## Try it
Lines from the one containing "Warszawa – IX1260" through the final line of the records below are needed, copied exactly, with no pictures.

--------------------

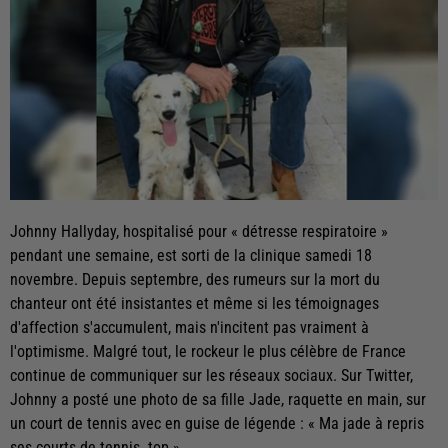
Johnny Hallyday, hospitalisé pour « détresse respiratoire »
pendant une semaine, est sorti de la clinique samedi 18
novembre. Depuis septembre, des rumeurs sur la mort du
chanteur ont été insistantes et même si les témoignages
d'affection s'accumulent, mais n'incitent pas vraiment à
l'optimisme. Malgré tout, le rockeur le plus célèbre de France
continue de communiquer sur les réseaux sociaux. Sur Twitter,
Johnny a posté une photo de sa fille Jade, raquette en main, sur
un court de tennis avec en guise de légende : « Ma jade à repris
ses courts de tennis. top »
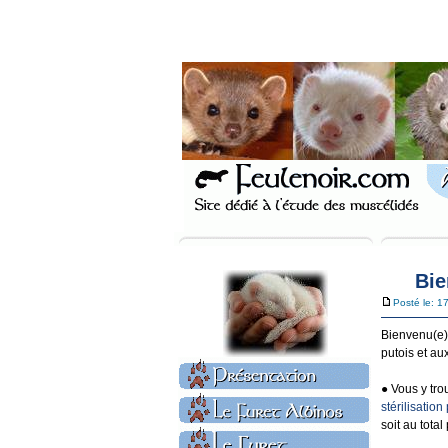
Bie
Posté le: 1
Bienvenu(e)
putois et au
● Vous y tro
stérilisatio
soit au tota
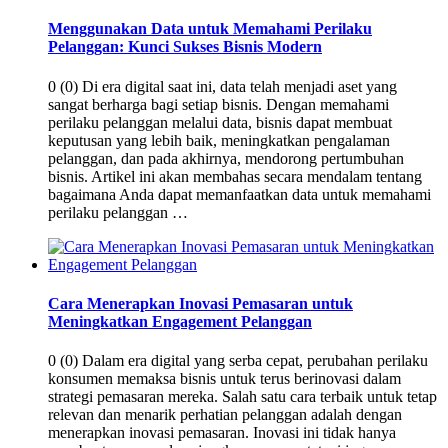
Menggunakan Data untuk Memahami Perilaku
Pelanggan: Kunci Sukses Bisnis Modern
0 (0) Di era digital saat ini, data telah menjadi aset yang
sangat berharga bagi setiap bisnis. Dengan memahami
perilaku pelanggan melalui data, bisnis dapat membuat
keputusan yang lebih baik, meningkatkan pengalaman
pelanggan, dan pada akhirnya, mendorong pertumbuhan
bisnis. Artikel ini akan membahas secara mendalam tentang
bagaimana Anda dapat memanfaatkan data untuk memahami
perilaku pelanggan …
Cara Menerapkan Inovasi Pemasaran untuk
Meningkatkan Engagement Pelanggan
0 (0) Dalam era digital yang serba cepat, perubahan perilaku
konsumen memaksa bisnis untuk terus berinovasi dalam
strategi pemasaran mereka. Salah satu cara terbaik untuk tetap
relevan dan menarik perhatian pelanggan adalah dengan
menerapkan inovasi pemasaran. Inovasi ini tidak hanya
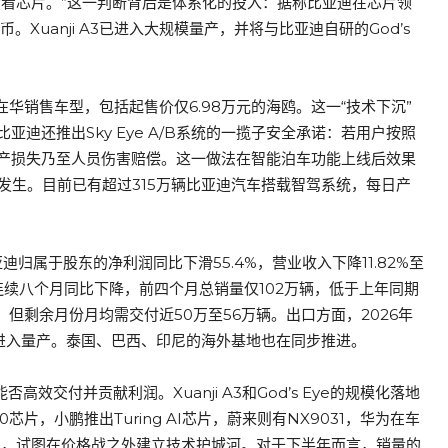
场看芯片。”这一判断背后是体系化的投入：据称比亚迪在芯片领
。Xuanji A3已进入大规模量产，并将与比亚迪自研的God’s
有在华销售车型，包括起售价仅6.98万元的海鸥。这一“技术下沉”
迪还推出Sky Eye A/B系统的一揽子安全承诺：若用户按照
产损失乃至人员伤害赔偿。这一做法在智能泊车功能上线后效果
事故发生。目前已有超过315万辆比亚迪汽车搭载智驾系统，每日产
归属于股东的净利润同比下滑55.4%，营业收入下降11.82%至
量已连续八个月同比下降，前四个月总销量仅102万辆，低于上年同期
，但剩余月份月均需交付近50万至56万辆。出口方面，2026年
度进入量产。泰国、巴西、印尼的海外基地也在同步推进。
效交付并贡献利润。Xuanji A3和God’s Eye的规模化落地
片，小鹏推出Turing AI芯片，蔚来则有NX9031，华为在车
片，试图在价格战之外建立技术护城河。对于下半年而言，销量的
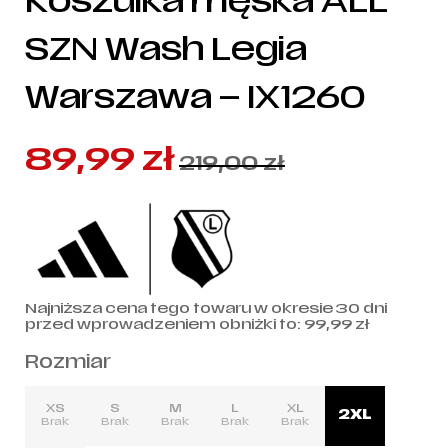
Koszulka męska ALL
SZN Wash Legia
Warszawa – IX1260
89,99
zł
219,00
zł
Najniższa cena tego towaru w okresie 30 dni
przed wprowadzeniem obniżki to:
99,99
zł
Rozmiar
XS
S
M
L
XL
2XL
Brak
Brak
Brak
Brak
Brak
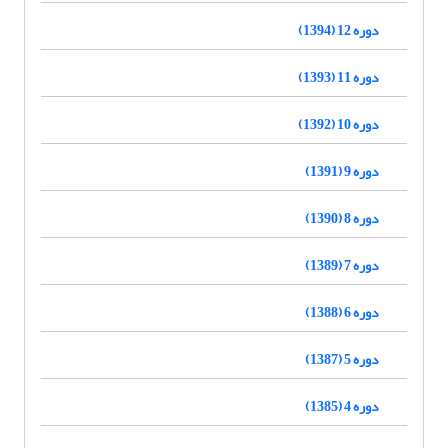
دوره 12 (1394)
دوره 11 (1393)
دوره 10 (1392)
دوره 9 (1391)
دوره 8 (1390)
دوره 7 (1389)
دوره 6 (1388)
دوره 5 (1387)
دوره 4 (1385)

--------------------

## Exercise response
Warszawa – IX1260
89,99
zł
219,00
zł
Najniższa cena tego towaru w okresie 30 dni
przed wprowadzeniem obniżki to:
99,99
zł
Rozmiar
XS
S
M
L
XL
2XL
Brak
Brak
Brak
Brak
Brak
دوره 12 (1394)
دوره 11 (1393)
دوره 10 (1392)
دوره 9 (1391)
دوره 8 (1390)
دوره 7 (1389)
دوره 6 (1388)
دوره 5 (1387)
دوره 4 (1385)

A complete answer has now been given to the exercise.